**Recorded information:**
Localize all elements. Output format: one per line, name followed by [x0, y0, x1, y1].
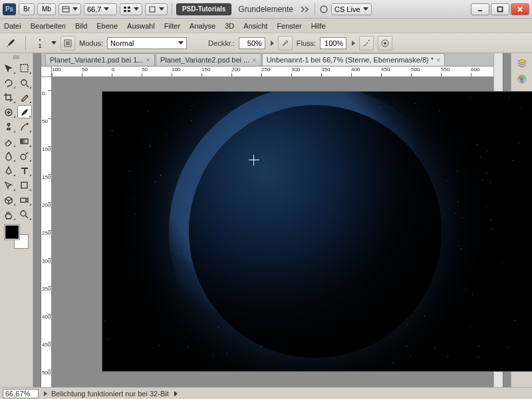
svg-rect-4	[124, 10, 126, 12]
zoom-tool[interactable]	[17, 207, 32, 221]
foreground-color[interactable]	[5, 225, 19, 239]
marquee-tool[interactable]	[17, 61, 32, 74]
current-tool-icon[interactable]	[4, 36, 19, 51]
type-tool[interactable]	[17, 164, 32, 177]
toolbox-grip[interactable]	[1, 55, 32, 60]
flow-input[interactable]: 100%	[320, 37, 346, 49]
left-gutter	[33, 53, 41, 387]
close-button[interactable]	[511, 3, 529, 15]
hand-tool[interactable]	[1, 207, 16, 221]
shape-tool[interactable]	[17, 178, 32, 192]
crosshair-cursor	[249, 155, 259, 166]
document-tab[interactable]: Planet_Variante2.psd bei ...×	[156, 53, 261, 66]
eyedropper-tool[interactable]	[17, 90, 32, 104]
svg-rect-21	[21, 139, 28, 144]
brush-tool[interactable]	[17, 105, 32, 118]
pen-tool[interactable]	[1, 164, 16, 177]
grid-icon	[123, 6, 131, 13]
path-select-tool[interactable]	[1, 178, 16, 192]
menu-datei[interactable]: Datei	[4, 22, 21, 30]
close-icon[interactable]: ×	[252, 56, 256, 64]
menu-ebene[interactable]: Ebene	[96, 22, 118, 30]
status-next[interactable]	[174, 391, 178, 396]
3d-camera-tool[interactable]	[17, 193, 32, 206]
bridge-button[interactable]: Br	[19, 3, 35, 15]
healing-tool[interactable]	[1, 105, 16, 118]
workspace-grundelemente[interactable]: Grundelemente	[234, 5, 297, 14]
document-tab[interactable]: Planet_Variante1.psd bei 1...×	[45, 53, 155, 66]
document-tab[interactable]: Unbenannt-1 bei 66,7% (Sterne, Ebenenmas…	[262, 53, 446, 66]
status-menu-toggle[interactable]	[44, 391, 47, 396]
canvas-area: Planet_Variante1.psd bei 1...× Planet_Va…	[41, 53, 493, 387]
close-icon[interactable]: ×	[436, 56, 440, 64]
opacity-pressure-button[interactable]	[278, 36, 293, 51]
svg-point-7	[321, 6, 327, 13]
color-swatches[interactable]	[5, 225, 29, 249]
lasso-tool[interactable]	[1, 76, 16, 89]
close-icon[interactable]: ×	[146, 56, 150, 64]
menu-fenster[interactable]: Fenster	[277, 22, 301, 30]
menu-bearbeiten[interactable]: Bearbeiten	[31, 22, 66, 30]
zoom-level-select[interactable]: 66,7	[84, 3, 117, 15]
svg-point-18	[21, 80, 27, 85]
status-bar: 66,67% Belichtung funktioniert nur bei 3…	[0, 387, 532, 399]
channels-icon[interactable]	[514, 72, 530, 86]
svg-rect-3	[128, 7, 130, 9]
menu-hilfe[interactable]: Hilfe	[311, 22, 326, 30]
document-tab-bar: Planet_Variante1.psd bei 1...× Planet_Va…	[41, 53, 493, 66]
ruler-origin[interactable]	[41, 66, 52, 77]
svg-rect-13	[66, 41, 70, 45]
chevrons-right-icon[interactable]	[300, 5, 311, 13]
svg-rect-17	[21, 65, 28, 72]
svg-rect-2	[124, 7, 126, 9]
svg-rect-6	[150, 7, 155, 12]
cslive-select[interactable]: CS Live	[331, 3, 372, 15]
blend-mode-select[interactable]: Normal	[107, 37, 187, 49]
menu-ansicht[interactable]: Ansicht	[243, 22, 267, 30]
blur-tool[interactable]	[1, 149, 16, 162]
minimize-button[interactable]	[471, 3, 489, 15]
crop-tool[interactable]	[1, 90, 16, 104]
move-tool[interactable]	[1, 61, 16, 74]
status-message: Belichtung funktioniert nur bei 32-Bit	[51, 390, 169, 398]
stamp-tool[interactable]	[1, 120, 16, 133]
svg-point-14	[368, 40, 370, 41]
arrange-select[interactable]	[120, 3, 142, 15]
layers-icon[interactable]	[514, 56, 530, 70]
svg-rect-9	[498, 7, 503, 11]
opacity-input[interactable]: 50%	[239, 37, 265, 49]
svg-rect-23	[21, 182, 27, 188]
tablet-pressure-button[interactable]	[378, 36, 392, 51]
minibridge-button[interactable]: Mb	[37, 3, 56, 15]
quick-select-tool[interactable]	[17, 76, 32, 89]
svg-rect-5	[128, 10, 130, 12]
maximize-button[interactable]	[491, 3, 509, 15]
eraser-tool[interactable]	[1, 134, 16, 148]
opacity-slider-toggle[interactable]	[271, 41, 274, 46]
menu-filter[interactable]: Filter	[164, 22, 180, 30]
history-brush-tool[interactable]	[17, 120, 32, 133]
viewport[interactable]	[52, 77, 493, 387]
flow-slider-toggle[interactable]	[352, 41, 355, 46]
gradient-tool[interactable]	[17, 134, 32, 148]
screen-mode-select[interactable]	[59, 3, 81, 15]
horizontal-ruler[interactable]: 1005005010015020025030035040045050055060…	[52, 66, 493, 77]
document-canvas[interactable]	[102, 92, 532, 371]
planet	[189, 105, 442, 358]
menu-3d[interactable]: 3D	[225, 22, 234, 30]
airbrush-button[interactable]	[359, 36, 374, 51]
zoom-field[interactable]: 66,67%	[3, 389, 39, 398]
menu-auswahl[interactable]: Auswahl	[127, 22, 155, 30]
photoshop-icon: Ps	[3, 3, 16, 15]
vertical-ruler[interactable]: 050100150200250300350400450500	[41, 77, 52, 387]
menu-analyse[interactable]: Analyse	[190, 22, 215, 30]
3d-tool[interactable]	[1, 193, 16, 206]
filmstrip-icon	[62, 6, 70, 13]
workspace-psd-tutorials[interactable]: PSD-Tutorials	[176, 3, 231, 15]
brush-preset-picker[interactable]: •1	[33, 36, 47, 51]
svg-point-29	[520, 78, 524, 82]
extras-select[interactable]	[145, 3, 168, 15]
dodge-tool[interactable]	[17, 149, 32, 162]
menu-bild[interactable]: Bild	[75, 22, 87, 30]
brush-panel-toggle[interactable]	[61, 36, 75, 51]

**Exercise:** Return, from the material above, each line holding the string "flow".

**Solution to this problem:**
flow-input[interactable]: 100%	[320, 37, 346, 49]
flow-slider-toggle[interactable]	[352, 41, 355, 46]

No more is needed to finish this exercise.